I’m not so sure about that. Try doing algebra without writing anything down.
6. Some features of the mathematical writing style. Here Pimm starts talking about symbols and referents, and the advantages of sometimes blurring the distinctions between the two. He mentions the symbolic expressions for the derivative of a function – I started off thinking about that! There’s some reference here to symbol vs. icon. This table is important:
He talks about pictograms and the origins of various symbols. Great! He distinguishes logograms, pictograms, punctuation symbols and alphabetic symbols. In “Which features are systematically exploited in mathematics?” Pimm considers colour, order, positioning, relative size, orientation and repetition.

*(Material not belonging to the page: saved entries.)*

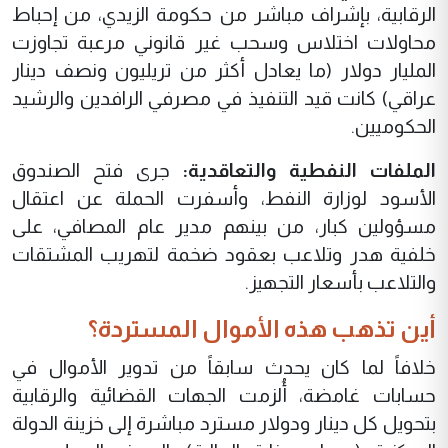
الرقابية، بإشراف مباشر من حكومة الزيدي، من إحباط
محاولات اختلاس وسحب غير قانوني مرعبة تجاوزت
المليار دولار (ما يعادل أكثر من تريليون ونصف دينار
عراقي) كانت قيد التنفيذ في مصرفي الرافدين والرشيد
الحكوميين.
الملفات النفطية والتعاقدية:
جرى فتح الصندوق
الأسود لوزارة النفط، وأسفرت الحملة عن اعتقال
مسؤولين كبار، من بينهم مدير عام المصافي، على
خلفية هدر وتلاعب بعقود ضخمة لتهريب المشتقات
والتلاعب بأسعار التجهيز.
أين تذهب هذه الأموال المستردة؟
خلافاً لما كان يحدث سابقاً من تدوير الأموال في
حسابات غامضة، أُلزمت الجهات القضائية والرقابية
بتحويل كل دينار ودولار مسترد مباشرة إلى خزينة الدولة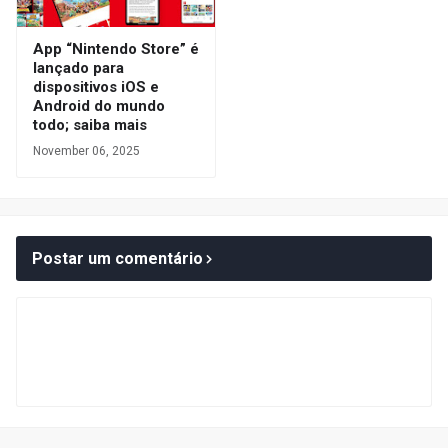
App “Nintendo Store” é
lançado para
dispositivos iOS e
Android do mundo
todo; saiba mais
November 06, 2025
Postar um comentário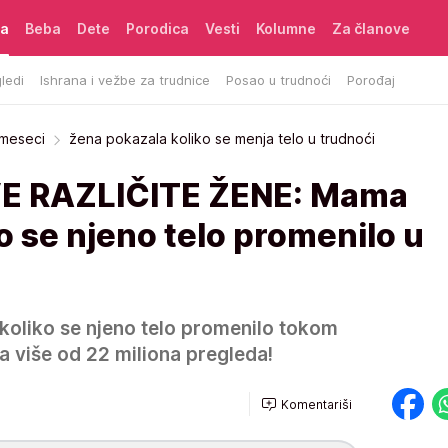
ća
Beba
Dete
Porodica
Vesti
Kolumne
Za članove
ledi
Ishrana i vežbe za trudnice
Posao u trudnoći
Porođaj
 meseci
žena pokazala koliko se menja telo u trudnoći
E RAZLIČITE ŽENE: Mama
o se njeno telo promenilo u
oliko se njeno telo promenilo tokom
a više od 22 miliona pregleda!
Komentariši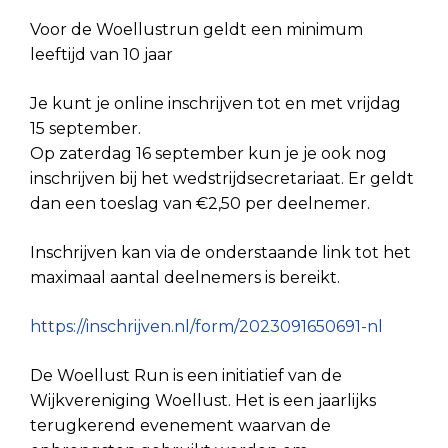
Voor de Woellustrun geldt een minimum
leeftijd van 10 jaar
Je kunt je online inschrijven tot en met vrijdag
15 september.
Op zaterdag 16 september kun je je ook nog
inschrijven bij het wedstrijdsecretariaat. Er geldt
dan een toeslag van €2,50 per deelnemer.
Inschrijven kan via de onderstaande link tot het
maximaal aantal deelnemers is bereikt.
https://inschrijven.nl/form/2023091650691-nl
De Woellust Run is een initiatief van de
Wijkvereniging Woellust. Het is een jaarlijks
terugkerend evenement waarvan de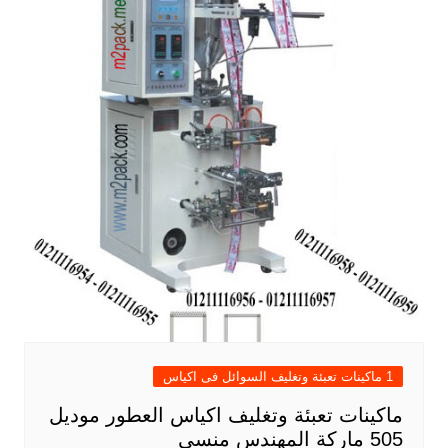
1 ماكينات تعبئة وتغليف السوائل فى اكياس
ماكينات تعبئة وتغليف اكياس العطور موديل
505 ماركة المهندس منسى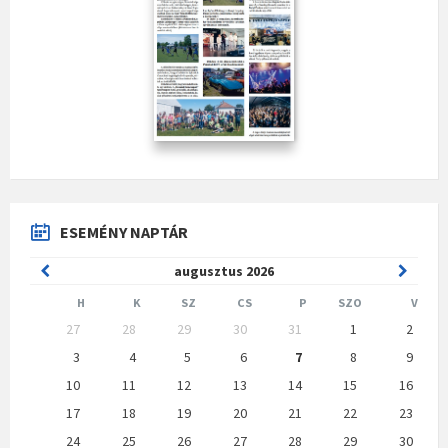
ESEMÉNY NAPTÁR
Previous
Next
augusztus
2026
Month
Month
H
K
SZ
CS
P
SZO
V
Skip
27
28
29
30
31
1
2
calendar
days
3
4
5
6
7
8
9
10
11
12
13
14
15
16
17
18
19
20
21
22
23
24
25
26
27
28
29
30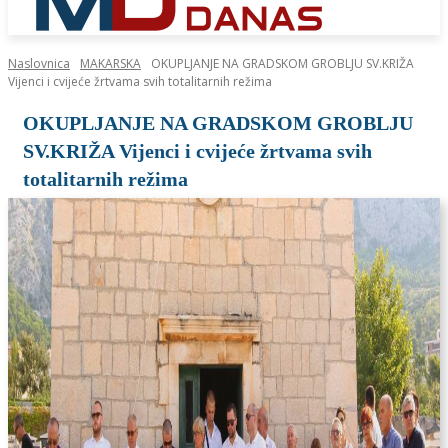
Naslovnica
MAKARSKA
OKUPLJANJE NA GRADSKOM GROBLJU SV.KRIŽA
Vijenci i cvijeće žrtvama svih totalitarnih režima
OKUPLJANJE NA GRADSKOM GROBLJU
SV.KRIŽA Vijenci i cvijeće žrtvama svih
totalitarnih režima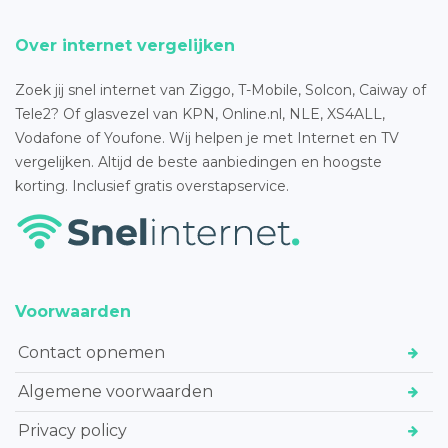
Over internet vergelijken
Zoek jij snel internet van Ziggo, T-Mobile, Solcon, Caiway of
Tele2? Of glasvezel van KPN, Online.nl, NLE, XS4ALL,
Vodafone of Youfone. Wij helpen je met Internet en TV
vergelijken. Altijd de beste aanbiedingen en hoogste
korting. Inclusief gratis overstapservice.
Voorwaarden
Contact opnemen
Algemene voorwaarden
Privacy policy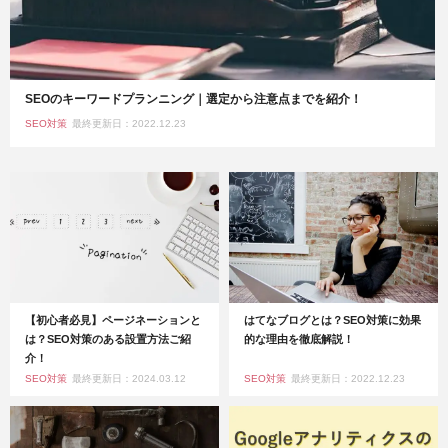
SEOのキーワードプランニング｜選定から注意点までを紹介！
SEO対策
最終更新日：2022.12.23
【初心者必見】ページネーションと
はてなブログとは？SEO対策に効果
は？SEO対策のある設置方法ご紹
的な理由を徹底解説！
介！
SEO対策
最終更新日：2024.03.12
SEO対策
最終更新日：2022.12.23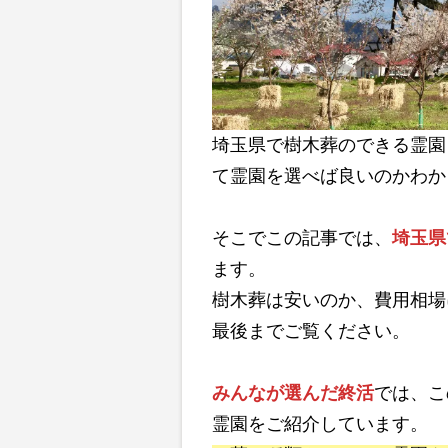
埼玉県で樹木葬のできる霊園
て霊園を選べば良いのかわか
そこでこの記事では、
埼玉県
ます。
樹木葬は安いのか、費用相場
最後までご覧ください。
みんなが選んだ終活
では、こ
霊園をご紹介しています。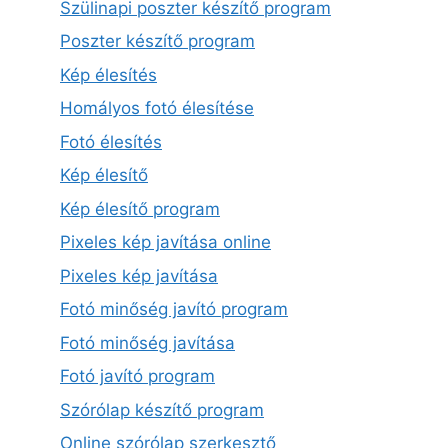
Szülinapi poszter készítő program
Poszter készítő program
Kép élesítés
Homályos fotó élesítése
Fotó élesítés
Kép élesítő
Kép élesítő program
Pixeles kép javítása online
Pixeles kép javítása
Fotó minőség javító program
Fotó minőség javítása
Fotó javító program
Szórólap készítő program
Online szórólap szerkesztő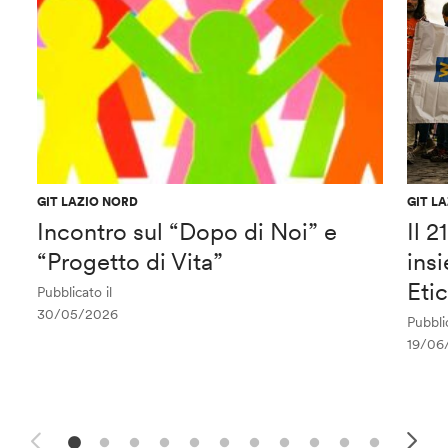
GIT LAZIO NORD
GIT L
Incontro sul “Dopo di Noi” e
Il 
“Progetto di Vita”
ins
Eti
Pubblicato il
30/05/2026
Pubblic
19/06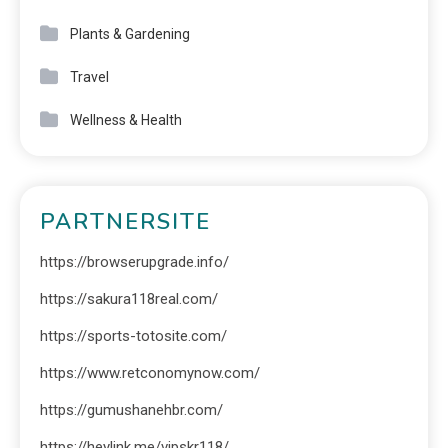
Plants & Gardening
Travel
Wellness & Health
PARTNERSITE
https://browserupgrade.info/
https://sakura118real.com/
https://sports-totosite.com/
https://www.retconomynow.com/
https://gumushanehbr.com/
https://heylink.me/vipskr118/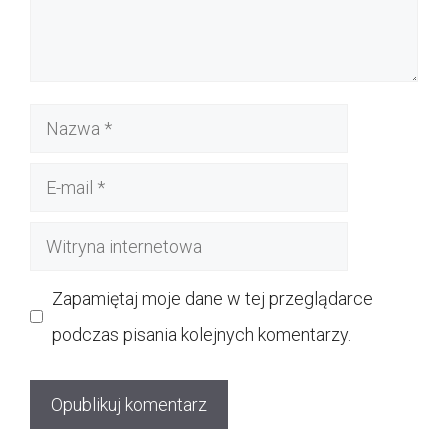
Nazwa
E-
mail
Witryna
internetowa
Zapamiętaj moje dane w tej przeglądarce
podczas pisania kolejnych komentarzy.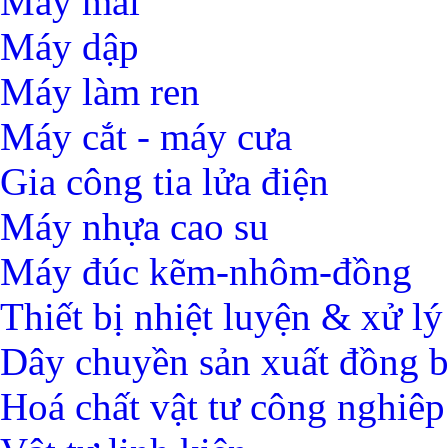
Máy mài
Máy dập
Máy làm ren
Máy cắt - máy cưa
Gia công tia lửa điện
Máy nhựa cao su
Máy đúc kẽm-nhôm-đồng
Thiết bị nhiệt luyện & xử lý
Dây chuyền sản xuất đồng 
Hoá chất vật tư công nghiêp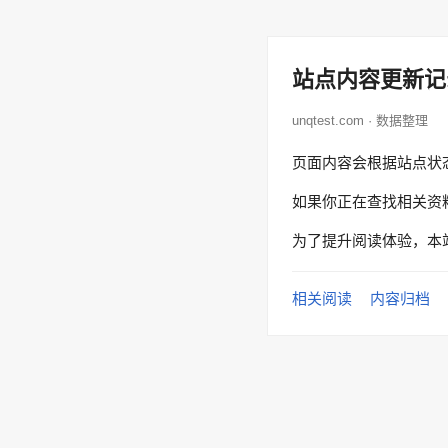
站点内容更新记
unqtest.com · 数据整理
页面内容会根据站点状
如果你正在查找相关资
为了提升阅读体验，本
相关阅读
内容归档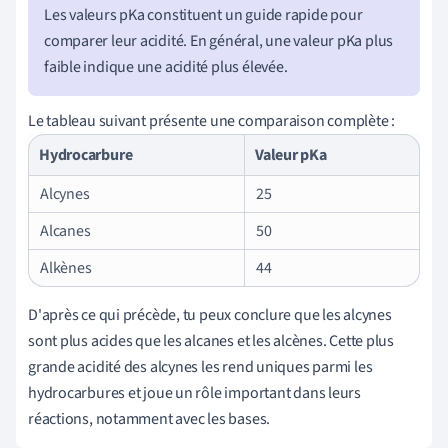
Les valeurs pKa constituent un guide rapide pour
comparer leur acidité. En général, une valeur pKa plus
faible indique une acidité plus élevée.
Le tableau suivant présente une comparaison complète :
Hydrocarbure
Valeur pKa
Alcynes
25
Alcanes
50
Alkènes
44
D'après ce qui précède, tu peux conclure que les alcynes
sont plus acides que les alcanes et les alcènes. Cette plus
grande acidité des alcynes les rend uniques parmi les
hydrocarbures et joue un rôle important dans leurs
réactions, notamment avec les bases.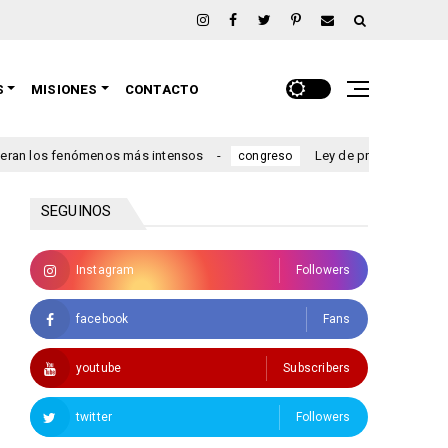
S
MISIONES
CONTACTO
ómenos más intensos
Ley de propiedad privada: el oficialis
congreso
SEGUINOS
Instagram
Followers
facebook
Fans
youtube
Subscribers
twitter
Followers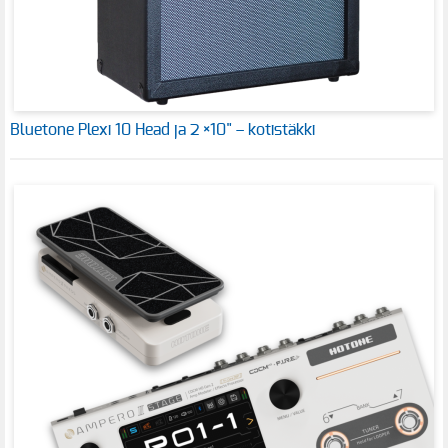
Bluetone Plexi 10 Head ja 2 ×10" – kotistäkki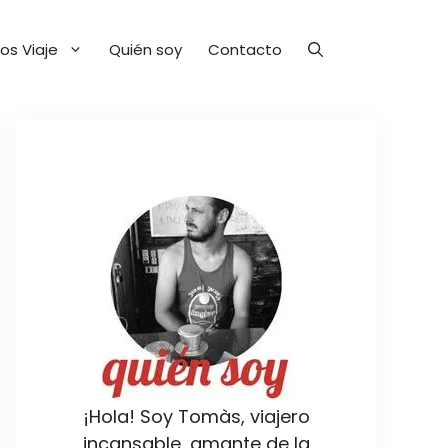
os Viaje
Quién soy
Contacto
¡Hola! Soy Tomàs, viajero
incansable, amante de la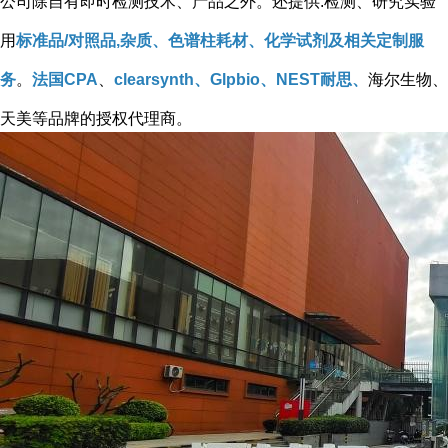
公司除自有即时检测技术、产品之外。还提供:检测、研究实验
用
标准品/对照品,杂质、色谱柱耗材、化学试剂及相关定制服
务
。
法国CPA
、
clearsynth、Glpbio、NEST耐思、
海尔生物、
天美等品牌的授权代理商。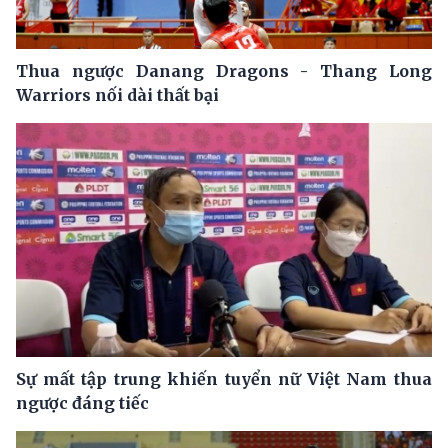
Thua ngược Danang Dragons - Thang Long
Warriors nối dài thất bại
Sự mất tập trung khiến tuyển nữ Việt Nam thua
ngược đáng tiếc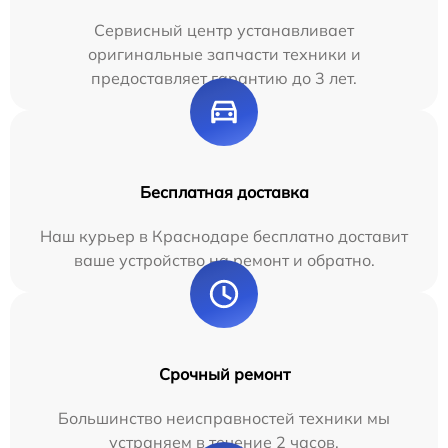
Сервисный центр устанавливает
оригинальные запчасти техники и
предоставляет гарантию до 3 лет.
Бесплатная доставка
Наш курьер в Краснодаре бесплатно доставит
ваше устройство на ремонт и обратно.
Срочный ремонт
Большинство неисправностей техники мы
устраняем в течение 2 часов.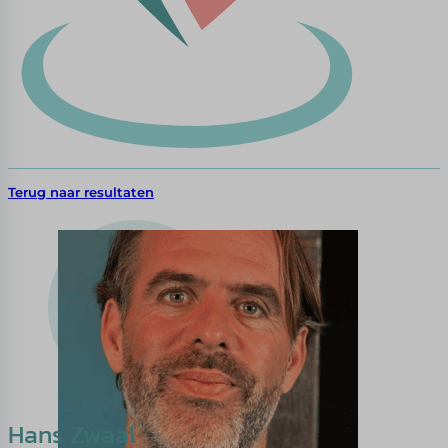
Terug naar resultaten
Hans Zwaal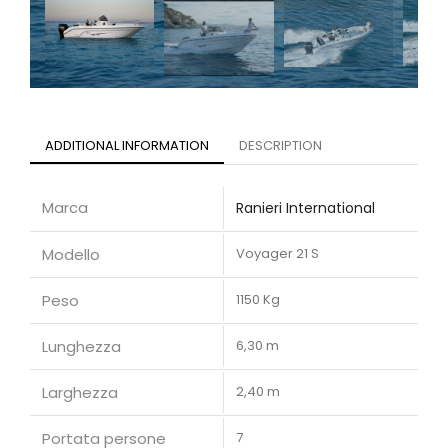
ADDITIONAL INFORMATION
DESCRIPTION
Marca
Ranieri International
Modello
Voyager 21 S
Peso
1150 Kg
Lunghezza
6,30 m
Larghezza
2,40 m
Portata persone
7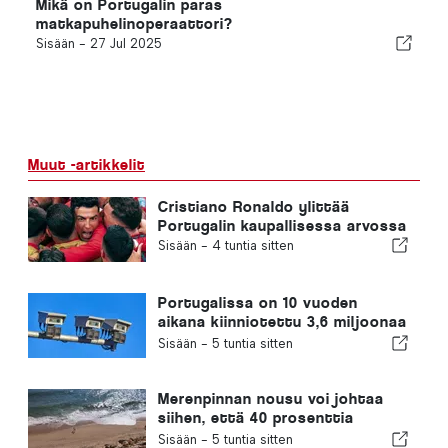
Mikä on Portugalin paras
matkapuhelinoperaattori?
Sisään -
27 Jul 2025
Muut -artikkelit
Cristiano Ronaldo ylittää
Portugalin kaupallisessa arvossa
Sisään -
4 tuntia sitten
Portugalissa on 10 vuoden
aikana kiinniotettu 3,6 miljoonaa
ylinopeutta ajanutta kuljettajaa
Sisään -
5 tuntia sitten
Merenpinnan nousu voi johtaa
siihen, että 40 prosenttia
Portugalin rannoista katoaa
Sisään -
5 tuntia sitten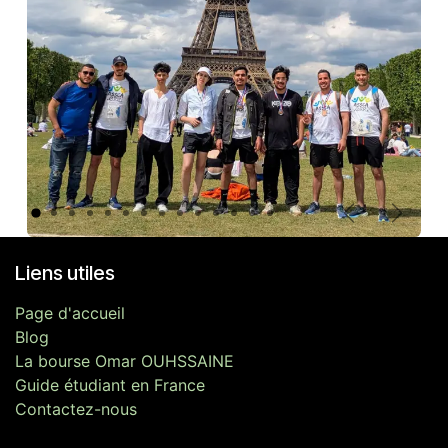
Précédent
Suivan
Liens utiles
Page d'accueil
Blog
La bourse Omar OUHSSAINE
Guide étudiant en France
Contactez-nous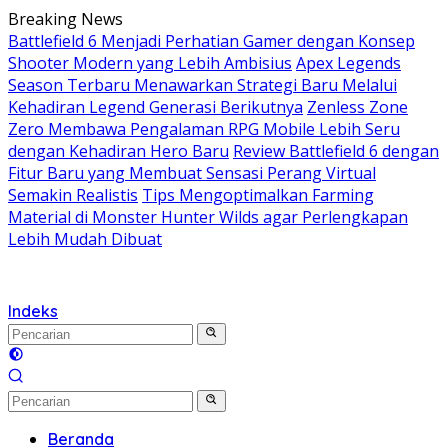
Langsung
Breaking News
ke
Battlefield 6 Menjadi Perhatian Gamer dengan Konsep
konten
Shooter Modern yang Lebih Ambisius
Apex Legends
Season Terbaru Menawarkan Strategi Baru Melalui
Kehadiran Legend Generasi Berikutnya
Zenless Zone
Zero Membawa Pengalaman RPG Mobile Lebih Seru
dengan Kehadiran Hero Baru
Review Battlefield 6 dengan
Fitur Baru yang Membuat Sensasi Perang Virtual
Semakin Realistis
Tips Mengoptimalkan Farming
Material di Monster Hunter Wilds agar Perlengkapan
Lebih Mudah Dibuat
Indeks
Beranda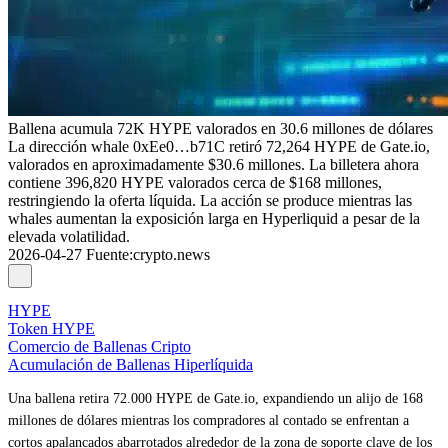
Ballena acumula 72K HYPE valorados en 30.6 millones de dólares
La dirección whale 0xEe0…b71C retiró 72,264 HYPE de Gate.io,
valorados en aproximadamente $30.6 millones. La billetera ahora
contiene 396,820 HYPE valorados cerca de $168 millones,
restringiendo la oferta líquida. La acción se produce mientras las
whales aumentan la exposición larga en Hyperliquid a pesar de la
elevada volatilidad.
2026-04-27
Fuente
:
crypto.news
HYPE
Token HYPE
Comercio de Ballenas Cripto
Acumulación de Ballenas Hiperlíquida
Una ballena retira 72.000 HYPE de Gate.io, expandiendo un alijo de 168
millones de dólares mientras los compradores al contado se enfrentan a
cortos apalancados abarrotados alrededor de la zona de soporte clave de los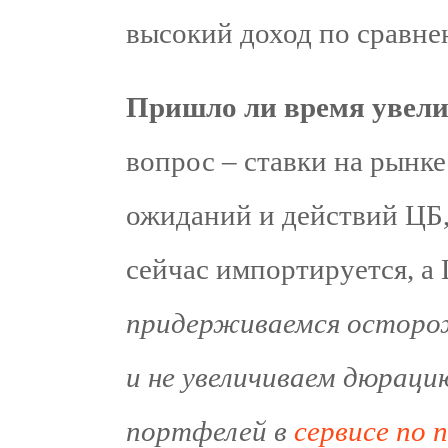
высокий доход по сравне
Пришло ли время увел
вопрос – ставки на рынк
ожиданий и действий ЦБ,
сейчас импортируется, а 
придерживаемся осторо
и не увеличиваем дюраци
портфелей в
сервисе по 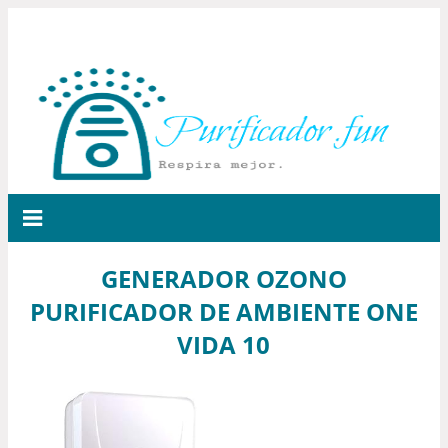
GENERADOR OZONO
PURIFICADOR DE AMBIENTE ONE
VIDA 10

“…not only are the positional relations of immediately to the left/right employed, but also those of immediately above/below. Lying behind the functioning of this notation is the central idea of the main line of print, against which these various deviations from a linear flow of symbols are located.” p. 153 (original emphasis)
The ancient egyptian symbol for addition looked like a pair of legs walking one way, and subtraction was a pair of legs walking the other. The bit about repetition of symbols – eg. f”'(x) – is great. Next he discusses confusions between symbol and object, eg. defining evenness by the form of the numbers rather than an ‘intrinsic definition’.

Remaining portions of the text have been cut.